[Opening SOURCE RECORDS section]
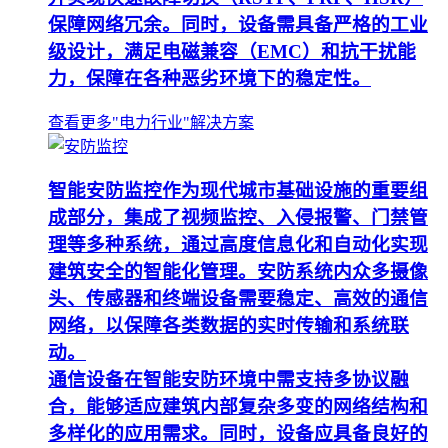
保障网络冗余。同时，设备需具备严格的工业
级设计，满足电磁兼容（EMC）和抗干扰能
力，保障在各种恶劣环境下的稳定性。
查看更多"电力行业"解决方案
智能安防监控作为现代城市基础设施的重要组
成部分，集成了视频监控、入侵报警、门禁管
理等多种系统，通过高度信息化和自动化实现
建筑安全的智能化管理。安防系统内众多摄像
头、传感器和终端设备需要稳定、高效的通信
网络，以保障各类数据的实时传输和系统联
动。
通信设备在智能安防环境中需支持多协议融
合，能够适应建筑内部复杂多变的网络结构和
多样化的应用需求。同时，设备应具备良好的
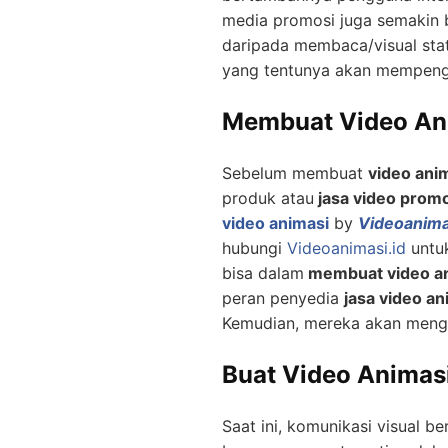
media promosi juga semakin 
daripada membaca/visual stati
yang tentunya akan mempenga
Membuat Video Ani
Sebelum membuat
video ani
produk atau
jasa video prom
video animasi
by
Videoanima
hubungi
Videoanimasi.id
untuk
bisa dalam
membuat video a
peran penyedia
jasa video an
Kemudian, mereka akan mengo
Buat Video Animasi
Saat ini, komunikasi visual b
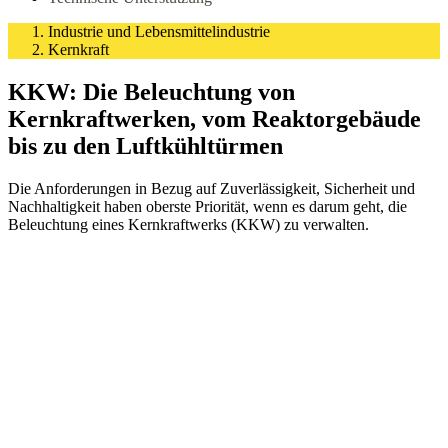
Industrie und Lebensmittelindustrie
Kernkraft
KKW: Die Beleuchtung von
Kernkraftwerken, vom Reaktorgebäude
bis zu den Luftkühltürmen
Die Anforderungen in Bezug auf Zuverlässigkeit, Sicherheit und
Nachhaltigkeit haben oberste Priorität, wenn es darum geht, die
Beleuchtung eines Kernkraftwerks (KKW) zu verwalten.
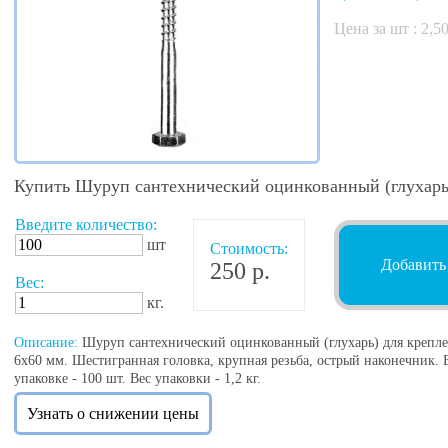
Цена за шт :
2,5
Купить Шуруп сантехнический оцинкованный (глухарь
Введите количество:
шт
Стоимость:
Добавить
250 р.
Вес:
кг.
Описание:
Шуруп сантехнический оцинкованный (глухарь) для крепле
6х60 мм. Шестигранная головка, крупная резьба, острый наконечник. В
упаковке - 100 шт. Вес упаковки - 1,2 кг.
Узнать о снижении цены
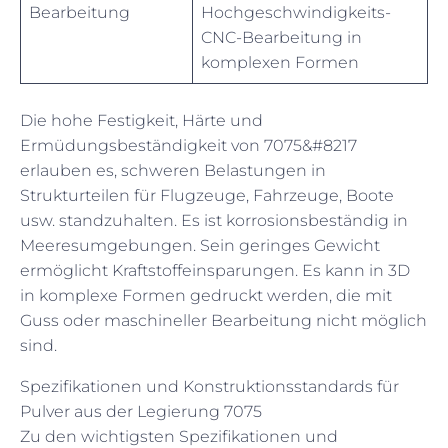
Bearbeitung
Hochgeschwindigkeits-
CNC-Bearbeitung in
komplexen Formen
Die hohe Festigkeit, Härte und
Ermüdungsbeständigkeit von 7075&#8217
erlauben es, schweren Belastungen in
Strukturteilen für Flugzeuge, Fahrzeuge, Boote
usw. standzuhalten. Es ist korrosionsbeständig in
Meeresumgebungen. Sein geringes Gewicht
ermöglicht Kraftstoffeinsparungen. Es kann in 3D
in komplexe Formen gedruckt werden, die mit
Guss oder maschineller Bearbeitung nicht möglich
sind.
Spezifikationen und Konstruktionsstandards für
Pulver aus der Legierung 7075
Zu den wichtigsten Spezifikationen und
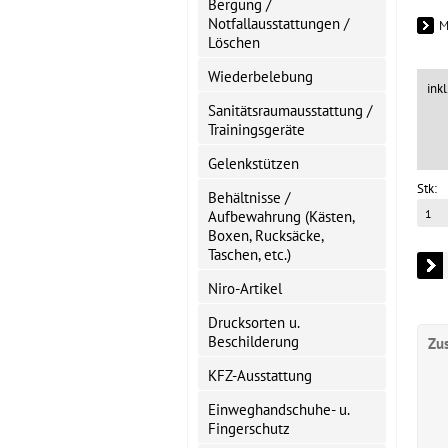
Bergung /
Notfallausstattungen /
M
Löschen
Wiederbelebung
ink
Sanitätsraumausstattung /
Trainingsgeräte
Gelenkstützen
Stk:
Behältnisse /
Aufbewahrung (Kästen,
Boxen, Rucksäcke,
Taschen, etc.)
Niro-Artikel
Drucksorten u.
Beschilderung
Zu
KFZ-Ausstattung
Einweghandschuhe- u.
Fingerschutz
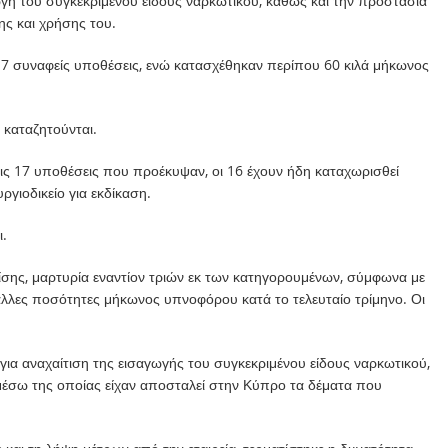
ή του συγκεκριμένου είδους ναρκωτικού, καθώς και την προστασία
ης και χρήσης του.
 17 συναφείς υποθέσεις, ενώ κατασχέθηκαν περίπου 60 κιλά μήκωνος
καταζητούνται.
ις 17 υποθέσεις που προέκυψαν, οι 16 έχουν ήδη καταχωρισθεί
γιοδικείο για εκδίκαση.
.
σης, μαρτυρία εναντίον τριών εκ των κατηγορουμένων, σύμφωνα με
 άλλες ποσότητες μήκωνος υπνοφόρου κατά το τελευταίο τρίμηνο. Οι
για αναχαίτιση της εισαγωγής του συγκεκριμένου είδους ναρκωτικού,
 μέσω της οποίας είχαν αποσταλεί στην Κύπρο τα δέματα που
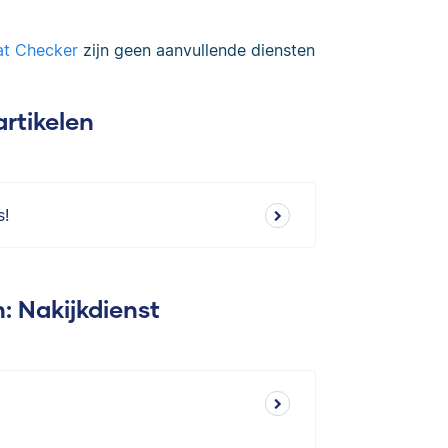
at Checker
zijn geen aanvullende diensten
artikelen
s!
: Nakijkdienst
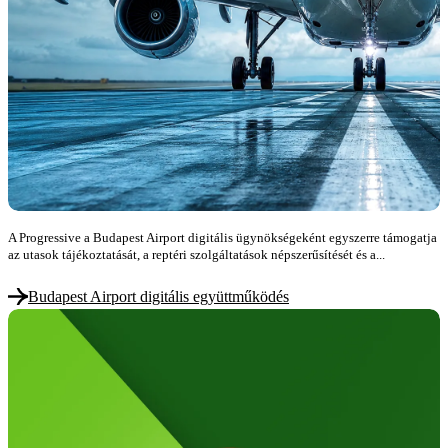
A Progressive a Budapest Airport digitális ügynökségeként egyszerre támogatja
az utasok tájékoztatását, a reptéri szolgáltatások népszerűsítését és a...
Budapest Airport digitális együttműködés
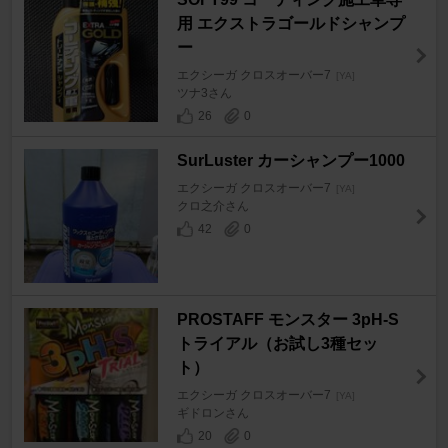
用 エクストラゴールドシャンプ
ー
エクシーガ クロスオーバー7
[YA]
ツナ3さん
26
0
SurLuster カーシャンプー1000
エクシーガ クロスオーバー7
[YA]
クロ之介さん
42
0
PROSTAFF モンスター 3pH-S
トライアル（お試し3種セッ
ト）
エクシーガ クロスオーバー7
[YA]
ギドロンさん
20
0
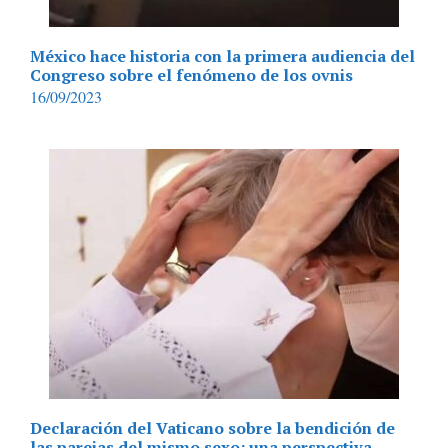
México hace historia con la primera audiencia del
Congreso sobre el fenómeno de los ovnis
16/09/2023
Declaración del Vaticano sobre la bendición de
las parejas del mismo sexo: una perspectiva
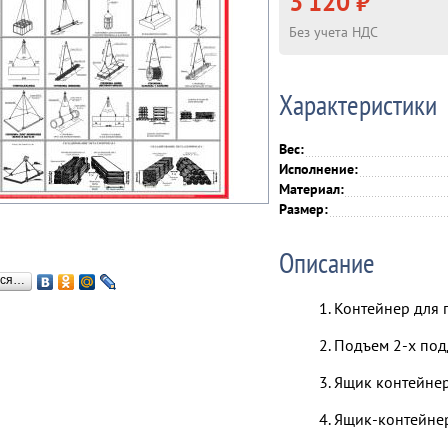
3 120 ₽
Без учета НДС
Характеристики
Вес:
Исполнение:
Материал:
Размер:
Описание
ься…
1. Контейнер для
2. Подъем 2-х по
3. Ящик контейне
4. Ящик-контейне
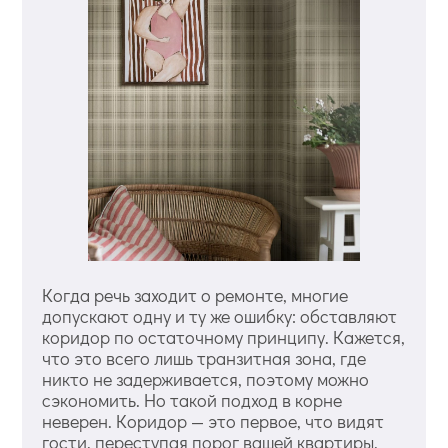
Когда речь заходит о ремонте, многие
допускают одну и ту же ошибку: обставляют
коридор по остаточному принципу. Кажется,
что это всего лишь транзитная зона, где
никто не задерживается, поэтому можно
сэкономить. Но такой подход в корне
неверен. Коридор — это первое, что видят
гости, переступая порог вашей квартиры.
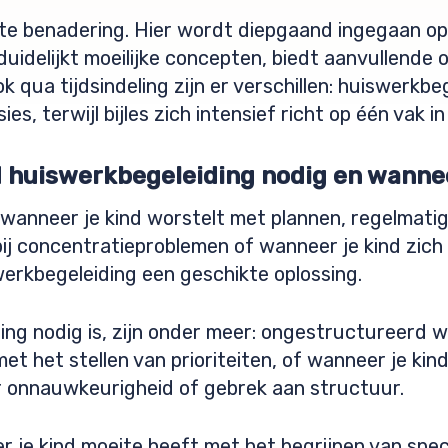
te benadering. Hier wordt diepgaand ingegaan op s
rduidelijkt moeilijke concepten, biedt aanvullende
k qua tijdsindeling zijn er verschillen: huiswerkbe
es, terwijl bijles zich intensief richt op één vak i
 huiswerkbegeleiding nodig en wannee
wanneer je kind worstelt met plannen, regelmatig
bij concentratieproblemen of wanneer je kind zich
erkbegeleiding een geschikte oplossing.
ding nodig is, zijn onder meer: ongestructureerd
met het stellen van prioriteiten, of wanneer je kin
or onnauwkeurigheid of gebrek aan structuur.
 je kind moeite heeft met het begrijpen van spec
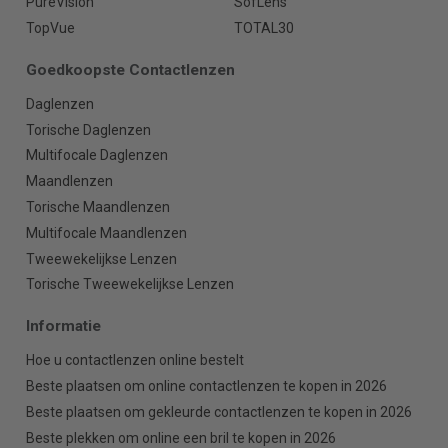
PureVision
SofLens
TopVue
TOTAL30
Goedkoopste Contactlenzen
Daglenzen
Torische Daglenzen
Multifocale Daglenzen
Maandlenzen
Torische Maandlenzen
Multifocale Maandlenzen
Tweewekelijkse Lenzen
Torische Tweewekelijkse Lenzen
Informatie
Hoe u contactlenzen online bestelt
Beste plaatsen om online contactlenzen te kopen in 2026
Beste plaatsen om gekleurde contactlenzen te kopen in 2026
Beste plekken om online een bril te kopen in 2026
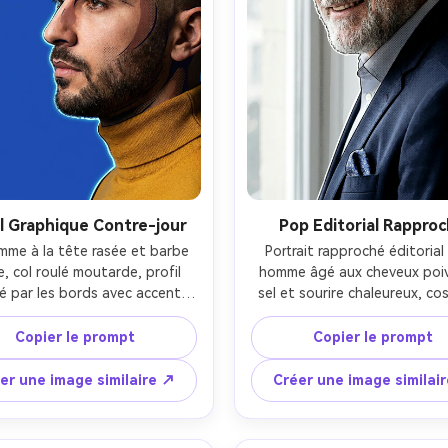
il Graphique Contre-jour
Pop Editorial Rappro
me à la tête rasée et barbe 
Portrait rapproché éditorial 
ée, col roulé moutarde, profil 
homme âgé aux cheveux poivr
ré par les bords avec accent 
sel et sourire chaleureux, co
x vif sur un fond bleu roi uni ; 
bleu marine et pochette graph
portrait 85 mm, composition 
lumière douce en fenêtre a
Copier le prompt
Copier le prompt
 avec espace négatif ; ombres 
dégradé subtil et mince liseré ;
isées pop art, contour épais 
85 mm, cadrage serré ; palett
er une image similaire ↗
Créer une image similai
que, trame minimale ; texture 
art à séparation nette des cou
au réaliste, cils nets, haute 
trames fines dans les demi-te
résolution --ar 4:5
contours précis ; pores réalis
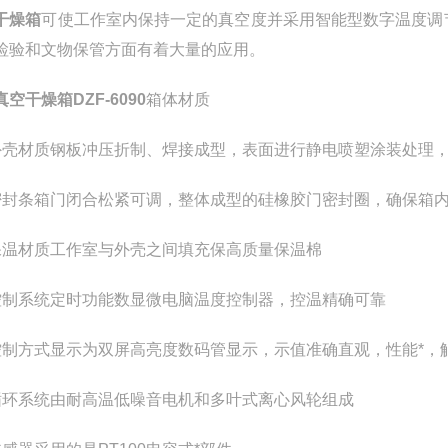
干燥箱
可使工作室内保持一定的真空度并采用智能型数字温度调
检验和文物保管方面有着大量的应用。
真空干燥箱
DZF-6090
箱体材质
外壳材质钢板冲压折制、焊接成型，表面进行静电喷塑涂装处理
密封条箱门闭合松紧可调，整体成型的硅橡胶门密封圈，确保箱
保温材质工作室与外壳之间填充保高质量保温棉
控制系统定时功能数显微电脑温度控制器，控温精确可靠
控制方式显示为双屏高亮度数码管显示，示值准确直观，性能*，
循环系统由耐高温低噪音电机和多叶式离心风轮组成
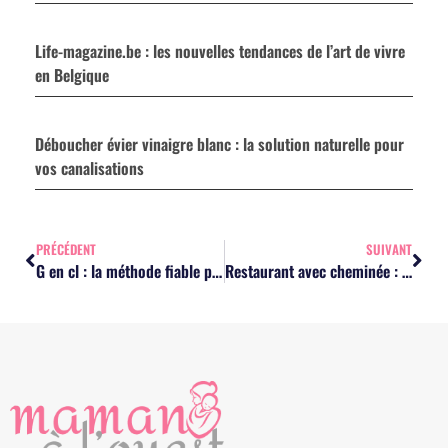
Life-magazine.be : les nouvelles tendances de l’art de vivre
en Belgique
Déboucher évier vinaigre blanc : la solution naturelle pour
vos canalisations
PRÉCÉDENT
SUIVANT
G en cl : la méthode fiable pour convertir eau, lait et huile
Restaurant avec cheminée : les 9 adresses intimistes pour un dîner romantique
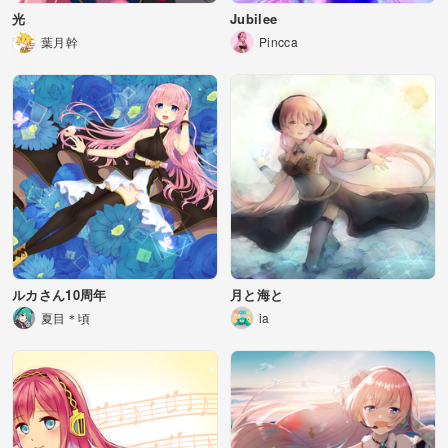
光
Jubilee
葉月幹
Pincca
ルカさん10周年
月と海と
夏目＊頃
ia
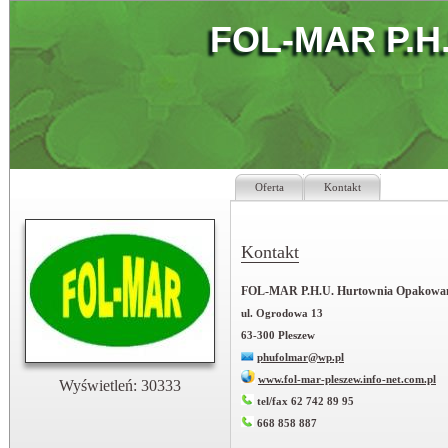
FOL-MAR P.H.
Oferta
Kontakt
Kontakt
FOL-MAR P.H.U. Hurtownia Opakowa
ul. Ogrodowa 13
63-300 Pleszew
phufolmar@wp.pl
www.fol-mar-pleszew.info-net.com.pl
Wyświetleń: 30333
tel/fax 62 742 89 95
668 858 887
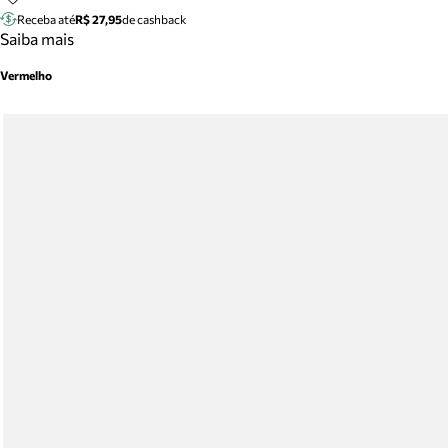
Receba até
R$ 27,95
de cashback
Saiba mais
Vermelho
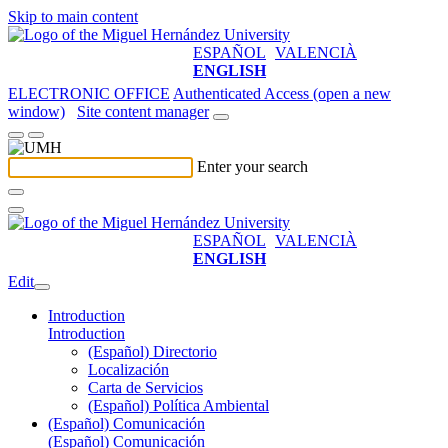
Skip to main content
ESPAÑOL
VALENCIÀ
ENGLISH
ELECTRONIC OFFICE
Authenticated Access (open a new
window)
Site content manager
Enter your search
ESPAÑOL
VALENCIÀ
ENGLISH
Edit
Introduction
Introduction
(Español) Directorio
Localización
Carta de Servicios
(Español) Política Ambiental
(Español) Comunicación
(Español) Comunicación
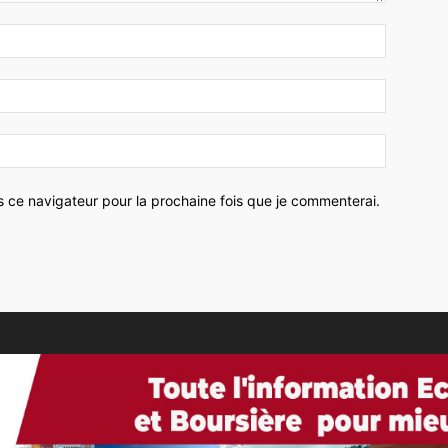
Nom
:*
Email
:*
Site
:
s ce navigateur pour la prochaine fois que je commenterai.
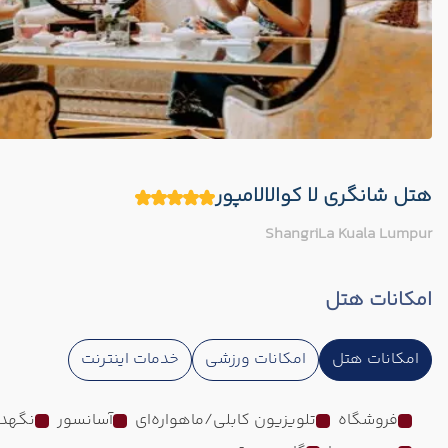
هتل شانگری لا کوالالامپور
ShangriLa Kuala Lumpur
امکانات هتل
امکانات هتل
امکانات ورزشی
خدمات اینترنت
فروشگاه
تلویزیون کابلی/ماهواره‌ای
آسانسور
نگهدا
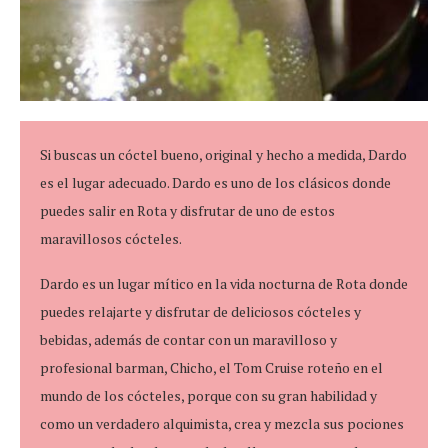
Si buscas un cóctel bueno, original y hecho a medida, Dardo
es el lugar adecuado. Dardo es uno de los clásicos donde
puedes salir en Rota y disfrutar de uno de estos
maravillosos cócteles.
Dardo es un lugar mítico en la vida nocturna de Rota donde
puedes relajarte y disfrutar de deliciosos cócteles y
bebidas, además de contar con un maravilloso y
profesional barman, Chicho, el Tom Cruise roteño en el
mundo de los cócteles, porque con su gran habilidad y
como un verdadero alquimista, crea y mezcla sus pociones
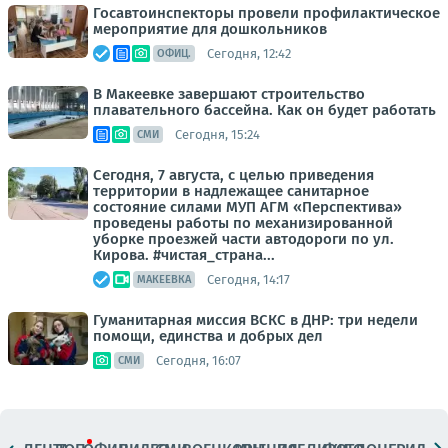
Госавтоинспекторы провели профилактическое
мероприятие для дошкольников
Сегодня, 12:42
ОФИЦ.
В Макеевке завершают строительство
плавательного бассейна. Как он будет работать
Сегодня, 15:24
СМИ
Сегодня, 7 августа, с целью приведения
территории в надлежащее санитарное
состояние силами МУП АГМ «Перспектива»
проведены работы по механизированной
уборке проезжей части автодороги по ул.
Кирова. #чистая_страна...
Сегодня, 14:17
МАКЕЕВКА
Гуманитарная миссия ВСКС в ДНР: три недели
помощи, единства и добрых дел
Сегодня, 16:07
СМИ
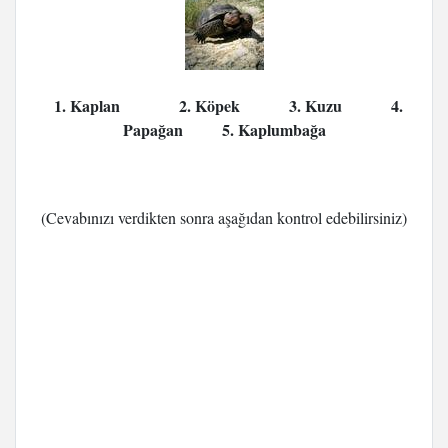
1. Kaplan
2. Köpek
3. Kuzu
4.
Papağan
5. Kaplumbağa
(Cevabınızı verdikten sonra aşağıdan kontrol edebilirsiniz)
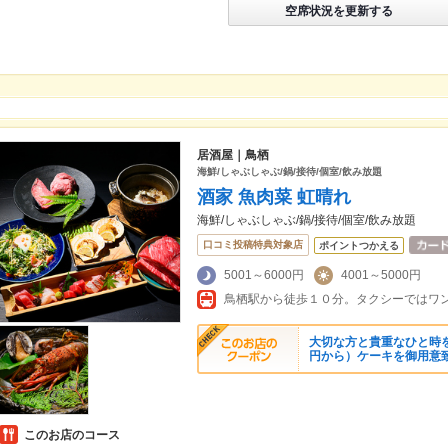
空席状況を更新する
居酒屋｜鳥栖
海鮮/しゃぶしゃぶ/鍋/接待/個室/飲み放題
酒家 魚肉菜 虹晴れ
海鮮/しゃぶしゃぶ/鍋/接待/個室/飲み放題
口コミ投稿特典対象店
ポイントつかえる
5001～6000円
4001～5000円
鳥栖駅から徒歩１０分。タクシーではワン
大切な方と貴重なひと時を
円から）ケーキを御用意
このお店のコース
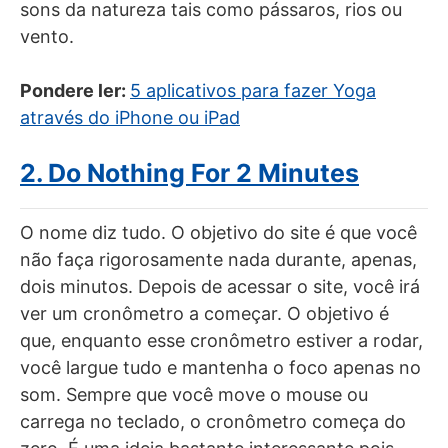
sons da natureza tais como pássaros, rios ou
vento.
Pondere ler:
5 aplicativos para fazer Yoga
através do iPhone ou iPad
2. Do Nothing For 2 Minutes
O nome diz tudo. O objetivo do site é que você
não faça rigorosamente nada durante, apenas,
dois minutos. Depois de acessar o site, você irá
ver um cronômetro a começar. O objetivo é
que, enquanto esse cronômetro estiver a rodar,
você largue tudo e mantenha o foco apenas no
som. Sempre que você move o mouse ou
carrega no teclado, o cronômetro começa do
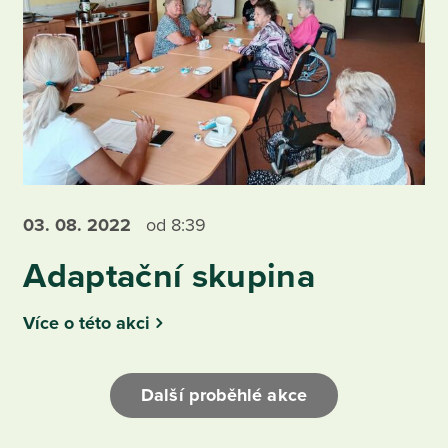
03. 08.
2022
od 8:39
Adaptační skupina
Více o této akci
Další proběhlé akce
[Closing SOURCE RECORDS section]
EXERCISE OBJECTIVE: Please set down only the lines from the first line of the records above through the line that has "Sebelum membuat", exactly, and not the pictures.

EXPECTED ANSWER:
保障网络冗余。同时，设备需具备严格的工业
级设计，满足电磁兼容（EMC）和抗干扰能
力，保障在各种恶劣环境下的稳定性。
查看更多"电力行业"解决方案
智能安防监控作为现代城市基础设施的重要组
成部分，集成了视频监控、入侵报警、门禁管
理等多种系统，通过高度信息化和自动化实现
建筑安全的智能化管理。安防系统内众多摄像
头、传感器和终端设备需要稳定、高效的通信
网络，以保障各类数据的实时传输和系统联
动。
通信设备在智能安防环境中需支持多协议融
合，能够适应建筑内部复杂多变的网络结构和
多样化的应用需求。同时，设备应具备良好的
media promosi juga semakin 
daripada membaca/visual stati
yang tentunya akan mempenga
Membuat Video Ani
Sebelum membuat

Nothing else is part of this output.